Skip to main content

ISCA SAC is looking for volunteers! If you are interested, get in touch with us here!

Notes from the Interspeech Roundtable International Senior: Hiroya Fujisaki, Local Host: Giuliano Bocci

 

First of all each participant presented himself/herself and gave a brief overview of his/her work. Andrea deMarco's main interest area is automatic speaker identification. David Martinez is also interested in identification, but his focus is on the identification of language; he is also interested in noisy robust techniques. John Taylor is doing research on pitch estimation. Keng-hao Chang's interests are in the area of human-machine-interaction; he is building a mental health monitor via the human voice. Yan Tang is focussing on the speech enhancement in noisy conditions. Charlotte Wollermann is interested in audiovisual prosody and focus. Last, but not least, our local host Giuliano Bocci's interests comprise the interplay between syntax and prosody in Italian. Hiroya Fujisaki's main research areas cover speech communication and language processing, natural language processing, human and artificial intelligence etc.
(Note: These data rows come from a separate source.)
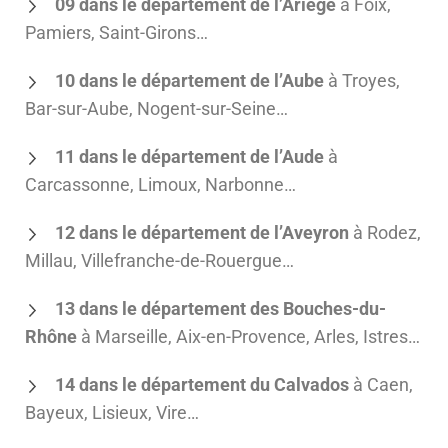
09 dans le département de l’Ariège
à Foix,
Pamiers, Saint-Girons…
10 dans le département de l’Aube
à Troyes,
Bar-sur-Aube, Nogent-sur-Seine…
11 dans le département de l’Aude
à
Carcassonne, Limoux, Narbonne…
12 dans le département de l’Aveyron
à Rodez,
Millau, Villefranche-de-Rouergue…
13 dans le département des Bouches-du-
Rhône
à Marseille, Aix-en-Provence, Arles, Istres…
14 dans le département du Calvados
à Caen,
Bayeux, Lisieux, Vire…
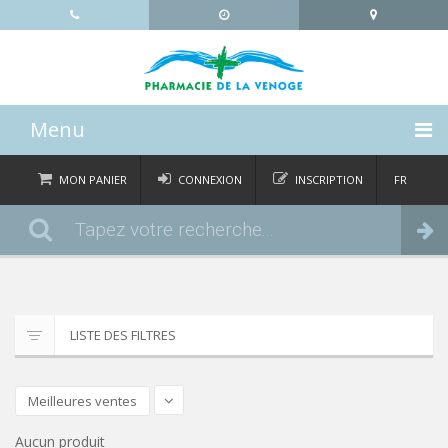
Menu
ACCUEIL
MON PANIER
CONNEXION
INSCRIPTION
FR
DE
CATÉGORIES
Commander
IT
EN
ACTUALITÉS
À PROPOS
LISTE DES FILTRES
CONTACT
Meilleures ventes
Aucun produit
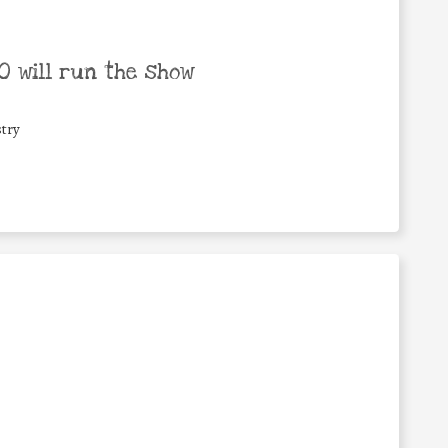
 will run the show
try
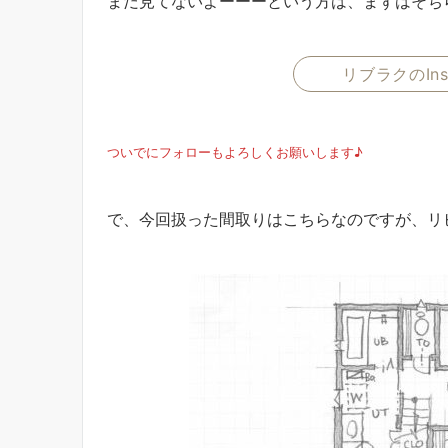
まだ見てないよーーーという方は、まずはそちら
リブラクのIns
ついでにフォローもよろしくお願いします♪
で、今回扱った間取りはこちらなのですが、リ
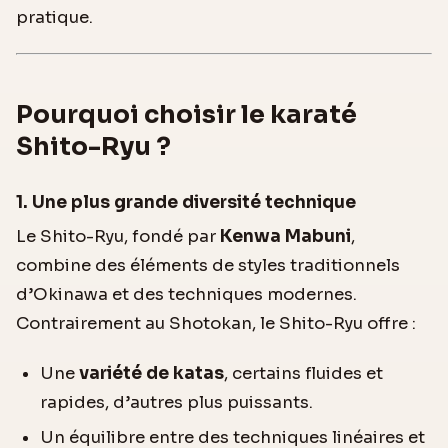
pratique.
Pourquoi choisir le karaté
Shito-Ryu ?
1. Une plus grande diversité technique
Le Shito-Ryu, fondé par
Kenwa Mabuni
,
combine des éléments de styles traditionnels
d’Okinawa et des techniques modernes.
Contrairement au Shotokan, le Shito-Ryu offre :
Une
variété de katas
, certains fluides et
rapides, d’autres plus puissants.
Un équilibre entre des techniques linéaires et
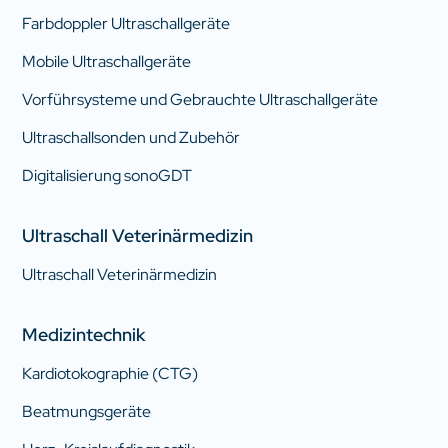
Farbdoppler Ultraschallgeräte
Mobile Ultraschallgeräte
Vorführsysteme und Gebrauchte Ultraschallgeräte
Ultraschallsonden und Zubehör
Digitalisierung sonoGDT
Ultraschall Veterinärmedizin
Ultraschall Veterinärmedizin
Medizintechnik
Kardiotokographie (CTG)
Beatmungsgeräte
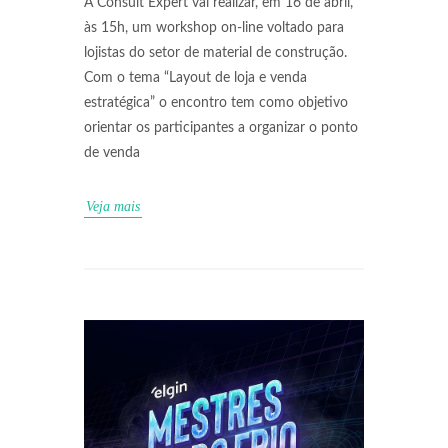
A Consult Expert vai realizar, em 16 de abril,
às 15h, um workshop on-line voltado para
lojistas do setor de material de construção.
Com o tema “Layout de loja e venda
estratégica” o encontro tem como objetivo
orientar os participantes a organizar o ponto
de venda
Veja mais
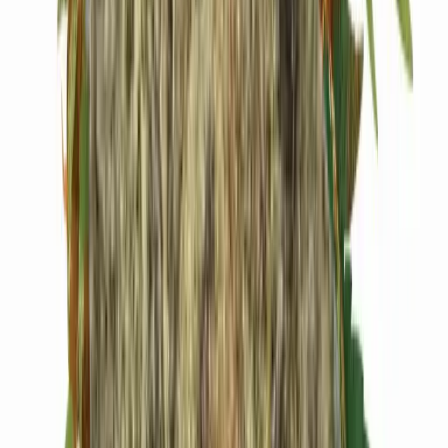
Cannabis Extrakte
He also developed a model for the process of fundamental frequency control in speech.

 

After the presentation round we realized that we are all from different countries and this brought us to the topic of entrainment, which was addressed by Julia Hirschberg in her keynote talk. Often when we travel, the phenomenon of entrainment can be observed. We are trying to speak like the other person who is coming from a different culture. The aim is to be understood by the communication partner, such that the successful communication can be seen as overall goal.

 

The next topic was focus. Defining focus is not trivial since there are many different types of focus in natural language and therefore focus may have different functions. The marking of focus is language-dependant, so there are various strategies, but also the dialect can play a role.

 

Another topic of discussion was the difference between pitch and fundamental frequency. Pitch is temporal, relative and perceptually relevant. In contrast to that the fundamental frequency is precise, but not necessarily perceptually important. We also talked about algorithms for pitch extraction,

 

Discussing the fundamental frequency we came to the phenomenon of accentuation. We talked about the ABI (the accent of the british isles) corpus. This corpus contains recordings from different accent regions of the british isles. We also discussed that there are different accent types, e.g. word accent, sentence accent. Accentuation can be used by humans for highlighting particular information, but what about animals? Animals do not have linguistic knowledge. However it is known that the variation of fundamental frequency can be also observed in animals, e.g. the fundamental frequency of sound plays a role for male songbirds in order to attract female songbirds.